Jesús Lezama
En el México contemporáneo Morena insiste en proyectar una imagen de superioridad moral y pulcritud pública. Sin embargo, basta un examen mínimo para advertir una fisura persistente. Una cadena de episodios, señalamientos y omisiones que han colocado al partido gobernante en el centro de un debate incómodo sobre su relación -por conveniencia, tolerancia, incapacidad o negación inútil- con el crimen organizado.
No se trata de dictar sentencias sin proceso. Pero la política opera bajo una lógica distinta a la judicial: la percepción pública. Y en ese terreno, Morena arrastra un lastre que ya no puede ocultarse con discursos.
El obradorismo dejó una fórmula riesgosa. A un discurso moralizante se le superpuso una estrategia de seguridad que, en la práctica, funcionó más como coartada que como política de Estado. El eslogan “abrazos, no balazos” terminó por interpretarse como una señal de repliegue o entreguismo. Mientras el crimen avanzaba, el Estado retrocedía; los vacíos de autoridad no tardaron en ser ocupados.
Ese legado condiciona el presente. Aunque Claudia Sheinbaum intenta mostrar control y distancia, las sombras del pasado reciente -y del presente inmediato- siguen operando tras bambalinas.
Los ejemplos se acumulan y, juntos, dibujan un patrón difícil de desestimar.
Tabasco. El caso de Hernán Bermúdez, exsecretario de Seguridad estatal durante el gobierno de Adán Augusto López, señalado por presuntos vínculos con la célula criminal conocida como La Barredora. No existe condena judicial, pero su sola mención expone fallas graves en los filtros, la supervisión y el control político que Morena asegura ejercer.
Sinaloa.
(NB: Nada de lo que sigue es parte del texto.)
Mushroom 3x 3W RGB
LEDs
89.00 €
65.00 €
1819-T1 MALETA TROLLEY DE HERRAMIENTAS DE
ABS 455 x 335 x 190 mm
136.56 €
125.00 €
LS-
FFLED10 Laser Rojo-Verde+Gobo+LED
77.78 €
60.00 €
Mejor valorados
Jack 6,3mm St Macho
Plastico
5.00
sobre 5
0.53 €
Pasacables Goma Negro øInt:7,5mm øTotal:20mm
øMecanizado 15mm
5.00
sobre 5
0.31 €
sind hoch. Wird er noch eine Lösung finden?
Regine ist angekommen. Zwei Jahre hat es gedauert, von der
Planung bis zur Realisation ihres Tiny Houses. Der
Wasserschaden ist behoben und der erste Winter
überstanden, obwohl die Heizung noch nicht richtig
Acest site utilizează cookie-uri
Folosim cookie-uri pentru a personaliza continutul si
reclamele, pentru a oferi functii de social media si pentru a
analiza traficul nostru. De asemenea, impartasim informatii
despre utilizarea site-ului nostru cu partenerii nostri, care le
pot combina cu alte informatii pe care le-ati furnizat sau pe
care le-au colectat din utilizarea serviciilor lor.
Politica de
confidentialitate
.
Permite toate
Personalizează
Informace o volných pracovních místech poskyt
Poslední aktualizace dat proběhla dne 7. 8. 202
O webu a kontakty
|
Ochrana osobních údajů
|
El gobernador Rubén Rocha Moya gobierna un estado donde la historia criminal no es pasado, sino presente. La sospecha permanente de una cercanía incómoda con el poder fáctico convive con una realidad incuestionable: amplias zonas del territorio operan bajo una dualidad de autoridad que el gobierno estatal parece más dispuesto a administrar que a confrontar.
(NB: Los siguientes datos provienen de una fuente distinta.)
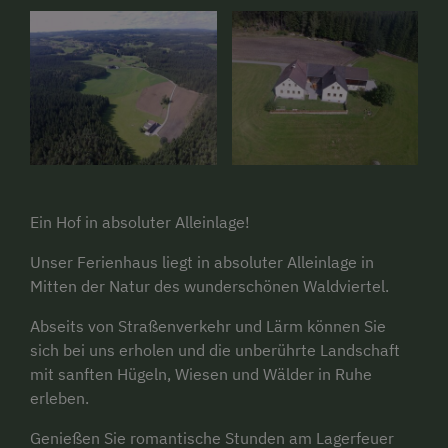
Ein Hof in absoluter Alleinlage!
Unser Ferienhaus liegt in absoluter Alleinlage in
Mitten der Natur des wunderschönen Waldviertel.
Abseits von Straßenverkehr und Lärm können Sie
sich bei uns erholen und die unberührte Landschaft
mit sanften Hügeln, Wiesen und Wälder in Ruhe
erleben.
Genießen Sie romantische Stunden am Lagerfeuer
CATEM. La detención de Ángel “N”, El Limones, presunto operador criminal, abrió un flanco adicional. Su supuesta cercanía con estructuras de la Confederación Autónoma de Trabajadores y Empleados de México (CATEM), organización ligada políticamente a Pedro Haces, dejó un aroma de complicidad que la dirigencia no ha logrado disipar. El intento de minimizar el episodio no evitó el daño reputacional.
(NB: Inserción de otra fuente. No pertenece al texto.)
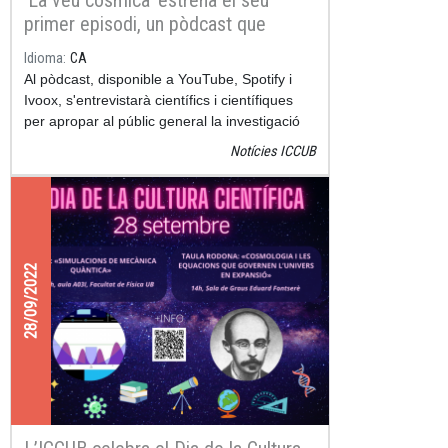
primer episodi, un pòdcast que
entrellaça ciència i art
Idioma
CA
Al pòdcast, disponible a YouTube, Spotify i
Ivoox, s'entrevistarà científics i científiques
per apropar al públic general la investigació
en física i astronomia
Notícies ICCUB
28/09/2022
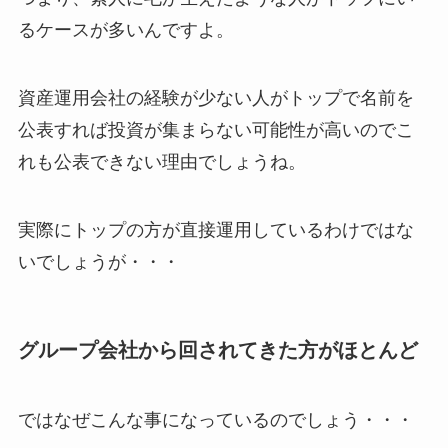
るケースが多いんですよ。
資産運用会社の経験が少ない人がトップで名前を
公表すれば投資が集まらない可能性が高いのでこ
れも公表できない理由でしょうね。
実際にトップの方が直接運用しているわけではな
いでしょうが・・・
グループ会社から回されてきた方がほとんど
ではなぜこんな事になっているのでしょう・・・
Frente a estos episodios -heredados y protegidos durante los años del obradorismo- el llamado “segundo piso de la transformación” ha mostrado un contraste revelador. Mientras las presuntas redes de colusión criminal permanecen sin una judicialización clara, el gobierno de Claudia Sheinbaum, a través de la Fiscalía General de la República encabezada por Ernestina Godoy, ha optado por impulsar acciones penales contra figuras críticas.
El caso de María Amparo Casar, presidenta de Mexicanos Contra la Corrupción y la Impunidad (MCCI), por una pensión post mortem, otorgada por Pemex hace más de dos décadas -y validada previamente por resoluciones judiciales- refuerza la percepción de selectividad política. No es solo una disputa legal; es un mensaje.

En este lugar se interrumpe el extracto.